- Genre: Science fiction Sitcom
- Written by: Álex de la Iglesia Jorge Guerricaechevarria Pepón Montero Juan Maidagán
- Directed by: Álex de la Iglesia
- Starring: Antonio Gil Carlos Areces Enrique Martínez [es] Carolina Bang Manuel Tallafé Enrique Villén
- Country of origin: Spain
- Original language: Spanish
- No. of seasons: 2
- No. of episodes: 26

Production
- Executive producer: Pedro Costa [es]
- Production company: Pánico Films

Original release
- Network: La 2
- Release: 24 September 2008 – 30 December 2009

= Plutón B.R.B. Nero =

Television series

Plutón B.R.B. Nero is a Spanish science-fiction sitcom television series directed by Álex de la Iglesia. Produced by Pedro Costa and Pánico Films, its two seasons originally aired on La 2 from September 2008 to December 2009.

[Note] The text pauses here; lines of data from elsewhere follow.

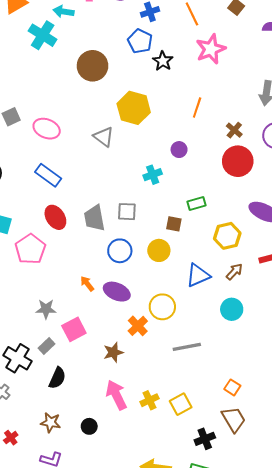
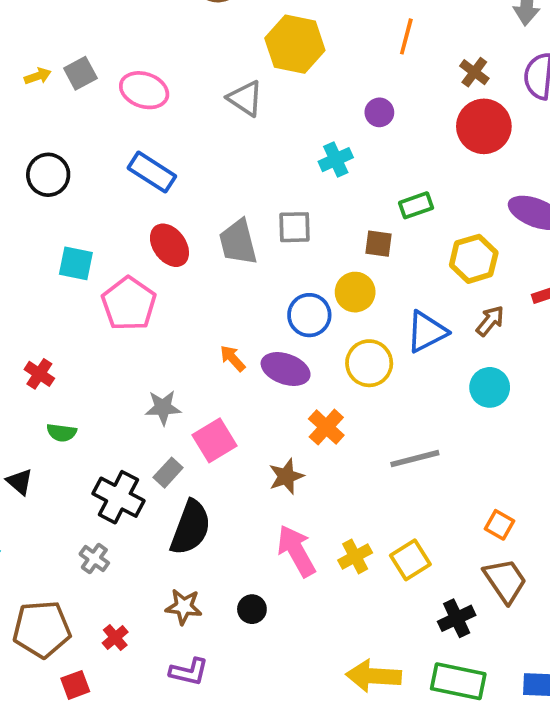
blue circle: (120, 251) -> (309, 315), moved
yellow circle: (162, 307) -> (369, 363), moved
black semicircle: (57, 378) -> (191, 528), size x1.4

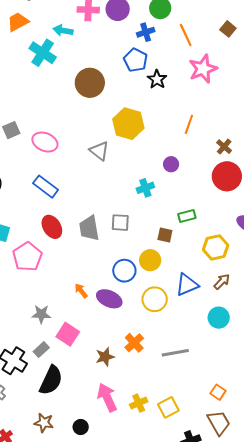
orange cross: (326, 427) -> (134, 343), moved
pink square: (215, 440) -> (68, 334), turned -30

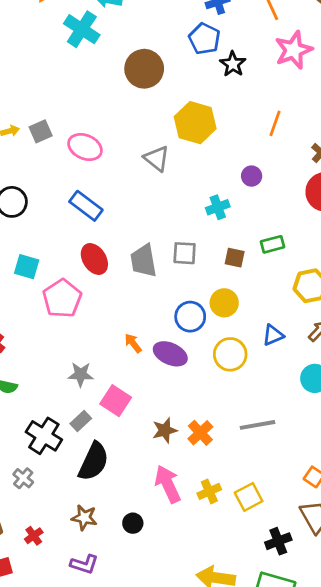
brown square: (165, 235) -> (235, 258), moved
blue triangle: (187, 285) -> (273, 335), size x0.7
orange cross: (134, 343) -> (200, 433), moved

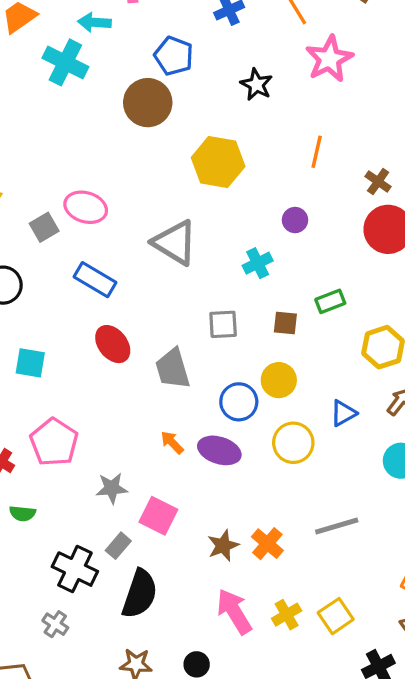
blue pentagon: (204, 39) -> (174, 56), moved
gray square: (41, 131) -> (44, 227), moved
gray triangle: (157, 159) -> (175, 243), moved, size x1.4
gray trapezoid: (144, 261) -> (173, 369), moved
pink pentagon: (62, 298) -> (54, 442), moved

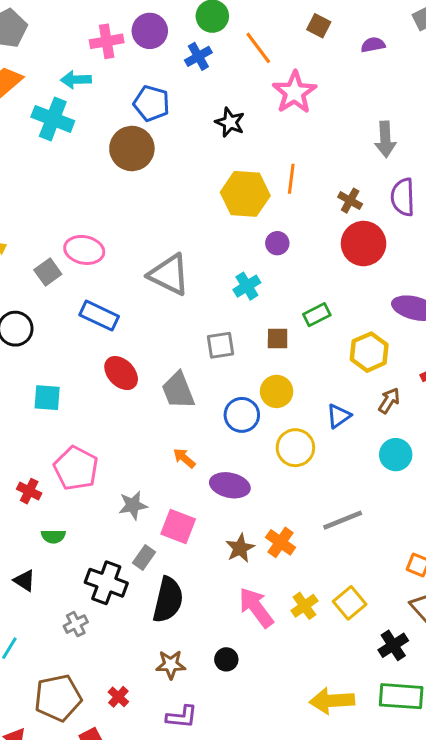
yellow hexagon: (218, 162) -> (245, 194), moved
purple ellipse: (219, 450) -> (230, 485), moved
gray cross: (55, 624) -> (76, 624), moved, turned 35

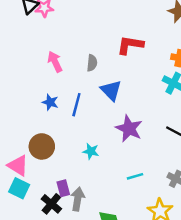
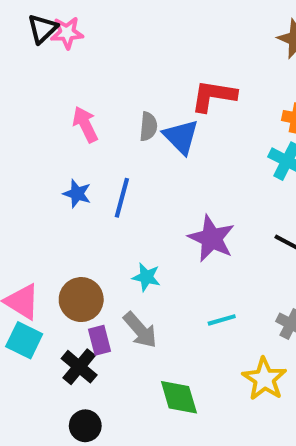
blue triangle: (111, 90) -> (181, 137), moved
brown circle: (42, 146) -> (81, 300), moved
gray arrow: (78, 199) -> (140, 330), moved, turned 130

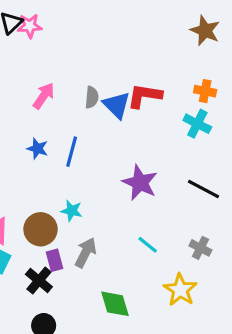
red L-shape: (214, 96) -> (145, 96), moved
pink arrow: (85, 124) -> (44, 96), turned 60
cyan star: (146, 277) -> (72, 211), moved
cyan line: (222, 320) -> (148, 245), turned 55
gray arrow: (140, 330) -> (86, 253), turned -112

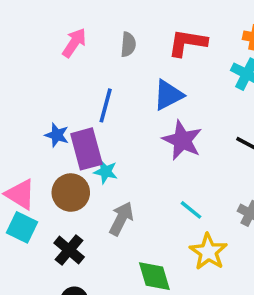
blue triangle: (117, 105) -> (168, 95), moved, turned 48
blue star: (37, 149) -> (57, 135), moved
purple rectangle: (54, 260) -> (86, 149), moved, size x1.6
yellow star: (180, 290) -> (208, 252), moved

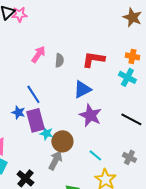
pink arrow: (74, 43) -> (38, 54), moved
blue line: (106, 105) -> (33, 94), moved, turned -48
brown circle: (71, 193) -> (62, 141), moved

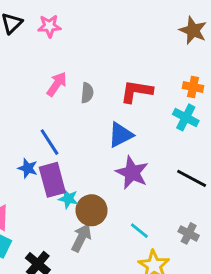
pink star: (19, 14) -> (49, 26), moved

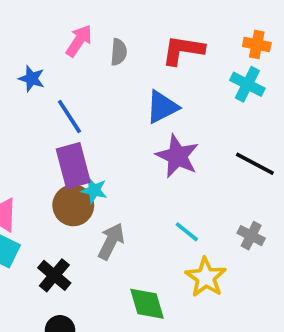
blue star: (28, 168) -> (32, 79), moved
brown circle: (91, 210) -> (73, 205), moved

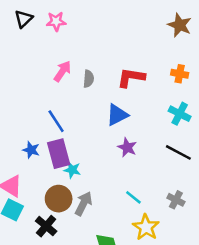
blue star: (32, 79) -> (31, 150), moved
cyan cross: (247, 84) -> (180, 114), moved
purple star: (177, 156) -> (127, 147), size x0.7
brown circle: (73, 205) -> (59, 199), moved

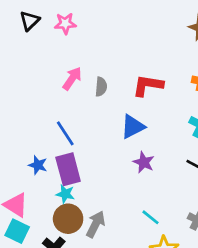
cyan star: (72, 170) -> (65, 194), moved

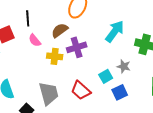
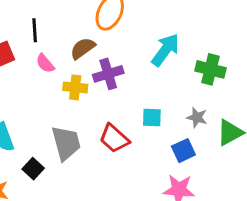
gray star: (124, 66) -> (197, 117), moved
cyan square: (106, 76) -> (152, 117), turned 32
blue square: (120, 92) -> (183, 151), moved

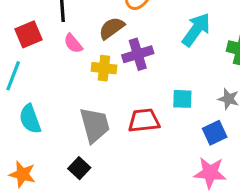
red trapezoid: (114, 139) -> (144, 120), turned 132
black square: (33, 169) -> (79, 168), moved

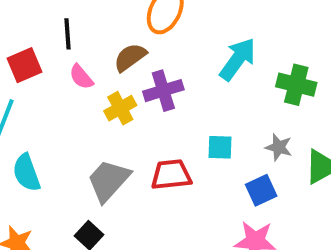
yellow cross: (104, 68) -> (120, 108), turned -35
gray trapezoid: (95, 125) -> (109, 180), turned -123

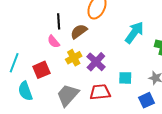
black line: (68, 34) -> (59, 21), moved
red square: (24, 65) -> (41, 70), moved
purple cross: (163, 91) -> (96, 62), moved, turned -30

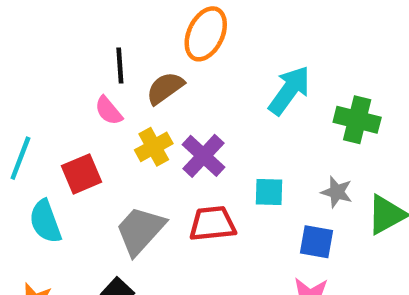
blue square: (146, 100) -> (316, 242), turned 35

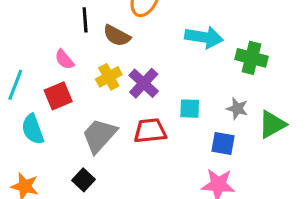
brown semicircle: (165, 88) -> (117, 36), turned -116
cyan arrow: (289, 90) -> (204, 37), turned 63
pink semicircle: (109, 111) -> (64, 59), moved

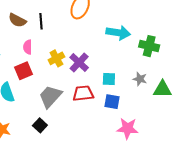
brown semicircle: (117, 36) -> (17, 20), moved
pink semicircle: (64, 59) -> (28, 47), turned 40
green triangle: (272, 124) -> (163, 89), turned 30
blue square: (223, 143) -> (112, 102), moved

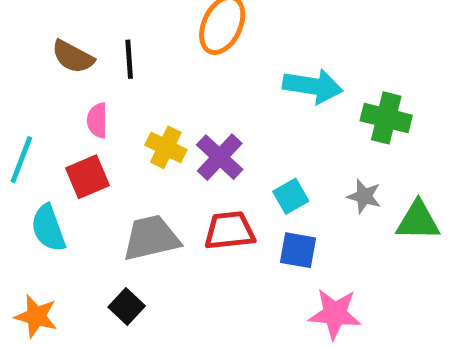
yellow cross: (56, 58) -> (166, 147), turned -35
cyan square: (109, 79) -> (291, 196), turned -32
gray trapezoid: (50, 96) -> (151, 238), turned 35

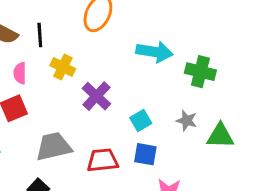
yellow cross: (166, 147) -> (63, 67), moved
red trapezoid: (229, 231) -> (103, 160), moved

== Production and release ==
Regarding the screenwriting, and besides de la Iglesia's recurrent partnership with Jorge Guerricaecheverria, he also collaborated with Pepón Montero and Juan Maidagán, writers of Camera Café.

The first episode premiered on 24 September 2008. Titled El origen de Roswell, it commanded a 5.8% share of audience, above the channel's average. The last episode aired in December 2009.

== Premise ==
Year 2530. The ship Plutón BRB Nero travels across outer space, seeking to find a habitable planet as the Earth is fully built up.

== Cast ==
- Control room
- Antonio Gil, as Captain Valladares.
- Carlos Areces, as Querejeta, a pilot.
- Carolina Bang, as Lorna, an android.
- Enrique Villén, as Roswell, an alien.
- Engine room
- Enrique Martínez, as Hoffman, a maintenance technician.
- Manuel Tallafé, as Wollensky, an android.
- From Earth
- Gracia Olayo, as Merche, Valladares' wife.
- Mariano Venancio, as Macaulay Culkin III, the President.